= TASK BRIEF =
The listing below has to be output exactly as given, less its pictures.

= DATA FOR REVIEW =
>>

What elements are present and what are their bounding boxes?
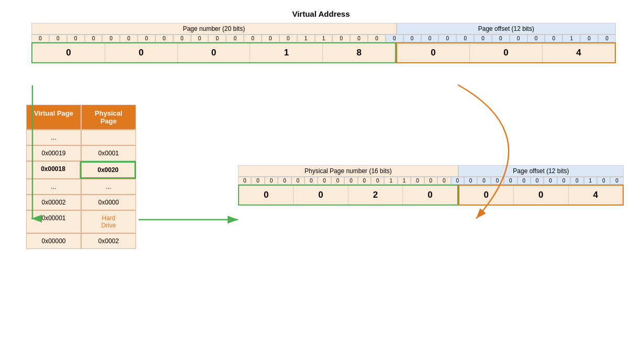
table-row-highlighted: 0x00018 0x0020: [26, 161, 136, 179]
phys-ppo-bit-1: 0: [464, 177, 477, 185]
bit-po-5: 0: [474, 35, 492, 42]
phys-ppo-hex-1: 0: [514, 186, 568, 204]
pt-cell-vp-19: 0x00019: [26, 145, 81, 161]
va-pn-hex-3: 1: [250, 43, 323, 62]
phys-ppo-bit-6: 0: [531, 177, 544, 185]
bit-po-12: 0: [598, 35, 616, 42]
va-hex-row: 0 0 0 1 8 0 0 4: [31, 42, 616, 63]
phys-ppn-hex-group: 0 0 2 0: [238, 185, 458, 206]
phys-ppo-bit-9: 0: [570, 177, 583, 185]
phys-ppn-hex-1: 0: [294, 186, 348, 204]
va-pn-hex-0: 0: [32, 43, 105, 62]
table-row: ... ...: [26, 179, 136, 195]
pt-cell-vp-2: 0x00002: [26, 195, 81, 210]
pt-cell-vp-0: 0x00000: [26, 233, 81, 249]
phys-ppo-bit-7: 0: [544, 177, 557, 185]
bit-pn-10: 0: [208, 35, 226, 42]
bit-pn-9: 0: [191, 35, 209, 42]
bit-po-0: 0: [386, 35, 403, 42]
pt-cell-pp-2: 0x0000: [81, 195, 136, 210]
phys-bits-row: 0 0 0 0 0 0 0 0 0 0 0 1 1 0 0 0 0 0 0 0 …: [238, 177, 624, 185]
bit-pn-17: 0: [332, 35, 350, 42]
phys-ppo-bit-4: 0: [504, 177, 517, 185]
phys-ppn-bit-15: 0: [437, 177, 450, 185]
phys-ppo-bit-8: 0: [557, 177, 570, 185]
physical-address-section: Physical Page number (16 bits) Page offs…: [238, 165, 624, 206]
page-number-label: Page number (20 bits): [31, 23, 397, 35]
phys-ppn-bit-10: 0: [371, 177, 384, 185]
phys-ppn-bit-9: 0: [358, 177, 371, 185]
phys-ppn-bit-1: 0: [251, 177, 264, 185]
bit-pn-19: 0: [368, 35, 386, 42]
phys-ppo-hex-2: 4: [569, 186, 623, 204]
table-row: 0x00019 0x0001: [26, 145, 136, 161]
va-bits-row: 0 0 0 0 0 0 0 0 0 0 0 0 0 0 0 1 1 0 0 0 …: [31, 35, 616, 42]
phys-ppo-bit-0: 0: [451, 177, 464, 185]
phys-ppn-bit-14: 0: [424, 177, 437, 185]
pt-cell-vp-dots2: ...: [26, 179, 81, 195]
bit-pn-7: 0: [155, 35, 173, 42]
phys-ppo-hex-group: 0 0 4: [458, 185, 624, 206]
phys-ppn-bit-0: 0: [238, 177, 251, 185]
bit-pn-5: 0: [120, 35, 138, 42]
phys-ppn-bit-3: 0: [278, 177, 291, 185]
bit-po-8: 0: [527, 35, 545, 42]
bit-pn-15: 1: [297, 35, 315, 42]
phys-ppn-hex-0: 0: [239, 186, 294, 204]
pt-cell-vp-1: 0x00001: [26, 210, 81, 233]
bit-pn-1: 0: [49, 35, 67, 42]
phys-ppo-bit-11: 0: [597, 177, 610, 185]
phys-ppn-bit-6: 0: [318, 177, 331, 185]
bit-pn-12: 0: [244, 35, 262, 42]
bit-pn-14: 0: [279, 35, 297, 42]
phys-ppo-hex-0: 0: [459, 186, 514, 204]
pt-col1-header: Virtual Page: [26, 105, 81, 130]
table-row: 0x00002 0x0000: [26, 195, 136, 210]
pt-cell-pp-dots2: ...: [81, 179, 136, 195]
phys-label-row: Physical Page number (16 bits) Page offs…: [238, 165, 624, 177]
bit-po-3: 0: [438, 35, 456, 42]
bit-pn-18: 0: [350, 35, 368, 42]
bit-pn-8: 0: [173, 35, 191, 42]
ppo-label: Page offset (12 bits): [458, 165, 624, 177]
pt-cell-pp-dots1: [81, 130, 136, 145]
table-row: 0x00001 HardDrive: [26, 210, 136, 233]
phys-ppn-bit-4: 0: [291, 177, 305, 185]
va-po-hex-1: 0: [470, 43, 543, 62]
ppn-label: Physical Page number (16 bits): [238, 165, 458, 177]
bit-pn-0: 0: [31, 35, 49, 42]
phys-ppn-bit-2: 0: [265, 177, 278, 185]
phys-ppn-bit-11: 1: [384, 177, 397, 185]
page-table-header: Virtual Page PhysicalPage: [26, 105, 136, 130]
pt-cell-pp-0: 0x0002: [81, 233, 136, 249]
va-pn-hex-2: 0: [178, 43, 251, 62]
table-row: 0x00000 0x0002: [26, 233, 136, 249]
phys-hex-row: 0 0 2 0 0 0 4: [238, 185, 624, 206]
phys-ppn-bit-7: 0: [331, 177, 344, 185]
bit-pn-16: 1: [315, 35, 333, 42]
pt-col2-header: PhysicalPage: [81, 105, 136, 130]
phys-ppn-bit-13: 0: [411, 177, 424, 185]
bit-po-9: 0: [545, 35, 562, 42]
bit-po-1: 0: [403, 35, 421, 42]
phys-ppn-bit-12: 1: [398, 177, 411, 185]
phys-ppo-bit-5: 0: [517, 177, 531, 185]
table-row: ...: [26, 130, 136, 145]
bit-pn-13: 0: [262, 35, 279, 42]
bit-po-4: 0: [456, 35, 474, 42]
bit-pn-2: 0: [67, 35, 85, 42]
pt-cell-pp-18: 0x0020: [80, 161, 136, 179]
page-offset-label: Page offset (12 bits): [397, 23, 616, 35]
phys-ppo-bit-10: 1: [584, 177, 597, 185]
pt-cell-pp-19: 0x0001: [81, 145, 136, 161]
phys-ppn-bit-5: 0: [305, 177, 318, 185]
bit-po-11: 0: [580, 35, 598, 42]
va-po-hex-0: 0: [397, 43, 470, 62]
va-pn-hex-group: 0 0 0 1 8: [31, 42, 396, 63]
phys-ppn-hex-2: 2: [348, 186, 403, 204]
main-container: Virtual Address Page number (20 bits) Pa…: [0, 0, 642, 364]
bit-po-10: 1: [562, 35, 580, 42]
phys-ppn-bit-8: 0: [344, 177, 357, 185]
va-pn-hex-1: 0: [105, 43, 178, 62]
bit-pn-11: 0: [226, 35, 244, 42]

<<

= SOLUTION BELOW =
What elements are present and what are their bounding boxes?
table-row-highlighted: 0x00018 0x0020: [26, 161, 136, 179]
phys-ppo-bit-1: 0: [464, 177, 477, 185]
bit-po-5: 0: [474, 35, 492, 42]
phys-ppo-hex-1: 0: [514, 186, 568, 204]
pt-cell-vp-19: 0x00019: [26, 145, 81, 161]
va-pn-hex-3: 1: [250, 43, 323, 62]
phys-ppo-bit-6: 0: [531, 177, 544, 185]
bit-po-12: 0: [598, 35, 616, 42]
va-hex-row: 0 0 0 1 8 0 0 4: [31, 42, 616, 63]
phys-ppn-hex-group: 0 0 2 0: [238, 185, 458, 206]
phys-ppo-bit-9: 0: [570, 177, 583, 185]
phys-ppn-hex-1: 0: [294, 186, 348, 204]
va-pn-hex-0: 0: [32, 43, 105, 62]
table-row: ... ...: [26, 179, 136, 195]
pt-cell-vp-2: 0x00002: [26, 195, 81, 210]
pt-cell-vp-0: 0x00000: [26, 233, 81, 249]
phys-ppo-bit-7: 0: [544, 177, 557, 185]
bit-pn-10: 0: [208, 35, 226, 42]
bit-pn-9: 0: [191, 35, 209, 42]
bit-po-0: 0: [386, 35, 403, 42]
pt-cell-pp-2: 0x0000: [81, 195, 136, 210]
phys-bits-row: 0 0 0 0 0 0 0 0 0 0 0 1 1 0 0 0 0 0 0 0 …: [238, 177, 624, 185]
bit-pn-17: 0: [332, 35, 350, 42]
phys-ppo-bit-4: 0: [504, 177, 517, 185]
phys-ppn-bit-15: 0: [437, 177, 450, 185]
phys-ppo-bit-8: 0: [557, 177, 570, 185]
physical-address-section: Physical Page number (16 bits) Page offs…: [238, 165, 624, 206]
page-number-label: Page number (20 bits): [31, 23, 397, 35]
phys-ppn-bit-10: 0: [371, 177, 384, 185]
phys-ppn-bit-9: 0: [358, 177, 371, 185]
phys-ppn-bit-1: 0: [251, 177, 264, 185]
bit-pn-19: 0: [368, 35, 386, 42]
phys-ppo-hex-2: 4: [569, 186, 623, 204]
table-row: 0x00019 0x0001: [26, 145, 136, 161]
va-bits-row: 0 0 0 0 0 0 0 0 0 0 0 0 0 0 0 1 1 0 0 0 …: [31, 35, 616, 42]
phys-ppo-bit-0: 0: [451, 177, 464, 185]
phys-ppn-bit-14: 0: [424, 177, 437, 185]
pt-cell-vp-dots2: ...: [26, 179, 81, 195]
bit-pn-7: 0: [155, 35, 173, 42]
phys-ppo-hex-group: 0 0 4: [458, 185, 624, 206]
phys-ppn-bit-0: 0: [238, 177, 251, 185]
bit-pn-5: 0: [120, 35, 138, 42]
phys-ppn-bit-3: 0: [278, 177, 291, 185]
bit-po-8: 0: [527, 35, 545, 42]
bit-pn-15: 1: [297, 35, 315, 42]
phys-ppn-hex-0: 0: [239, 186, 294, 204]
pt-cell-vp-1: 0x00001: [26, 210, 81, 233]
bit-pn-1: 0: [49, 35, 67, 42]
phys-ppo-bit-11: 0: [597, 177, 610, 185]
phys-ppn-bit-6: 0: [318, 177, 331, 185]
bit-pn-12: 0: [244, 35, 262, 42]
bit-pn-14: 0: [279, 35, 297, 42]
phys-ppo-hex-0: 0: [459, 186, 514, 204]
pt-col1-header: Virtual Page: [26, 105, 81, 130]
table-row: 0x00002 0x0000: [26, 195, 136, 210]
pt-cell-pp-dots2: ...: [81, 179, 136, 195]
phys-label-row: Physical Page number (16 bits) Page offs…: [238, 165, 624, 177]
bit-po-3: 0: [438, 35, 456, 42]
bit-pn-18: 0: [350, 35, 368, 42]
bit-pn-8: 0: [173, 35, 191, 42]
ppo-label: Page offset (12 bits): [458, 165, 624, 177]
pt-cell-pp-dots1: [81, 130, 136, 145]
table-row: 0x00001 HardDrive: [26, 210, 136, 233]
phys-ppn-bit-4: 0: [291, 177, 305, 185]
va-po-hex-1: 0: [470, 43, 543, 62]
ppn-label: Physical Page number (16 bits): [238, 165, 458, 177]
bit-pn-0: 0: [31, 35, 49, 42]
phys-ppn-bit-2: 0: [265, 177, 278, 185]
phys-ppn-bit-11: 1: [384, 177, 397, 185]
page-table-header: Virtual Page PhysicalPage: [26, 105, 136, 130]
pt-cell-pp-0: 0x0002: [81, 233, 136, 249]
va-pn-hex-2: 0: [178, 43, 251, 62]
table-row: 0x00000 0x0002: [26, 233, 136, 249]
phys-hex-row: 0 0 2 0 0 0 4: [238, 185, 624, 206]
phys-ppn-bit-7: 0: [331, 177, 344, 185]
bit-pn-16: 1: [315, 35, 333, 42]
pt-col2-header: PhysicalPage: [81, 105, 136, 130]
phys-ppn-bit-13: 0: [411, 177, 424, 185]
bit-po-9: 0: [545, 35, 562, 42]
bit-po-1: 0: [403, 35, 421, 42]
phys-ppn-bit-12: 1: [398, 177, 411, 185]
phys-ppo-bit-5: 0: [517, 177, 531, 185]
table-row: ...: [26, 130, 136, 145]
bit-pn-13: 0: [262, 35, 279, 42]
bit-po-4: 0: [456, 35, 474, 42]
bit-pn-2: 0: [67, 35, 85, 42]
pt-cell-pp-18: 0x0020: [80, 161, 136, 179]
page-offset-label: Page offset (12 bits): [397, 23, 616, 35]
phys-ppo-bit-10: 1: [584, 177, 597, 185]
pt-cell-pp-19: 0x0001: [81, 145, 136, 161]
phys-ppn-bit-5: 0: [305, 177, 318, 185]
bit-po-11: 0: [580, 35, 598, 42]
va-po-hex-0: 0: [397, 43, 470, 62]
va-pn-hex-group: 0 0 0 1 8: [31, 42, 396, 63]
phys-ppn-hex-2: 2: [348, 186, 403, 204]
main-container: Virtual Address Page number (20 bits) Pa…: [0, 0, 642, 364]
bit-po-10: 1: [562, 35, 580, 42]
phys-ppn-bit-8: 0: [344, 177, 357, 185]
va-pn-hex-1: 0: [105, 43, 178, 62]
bit-pn-11: 0: [226, 35, 244, 42]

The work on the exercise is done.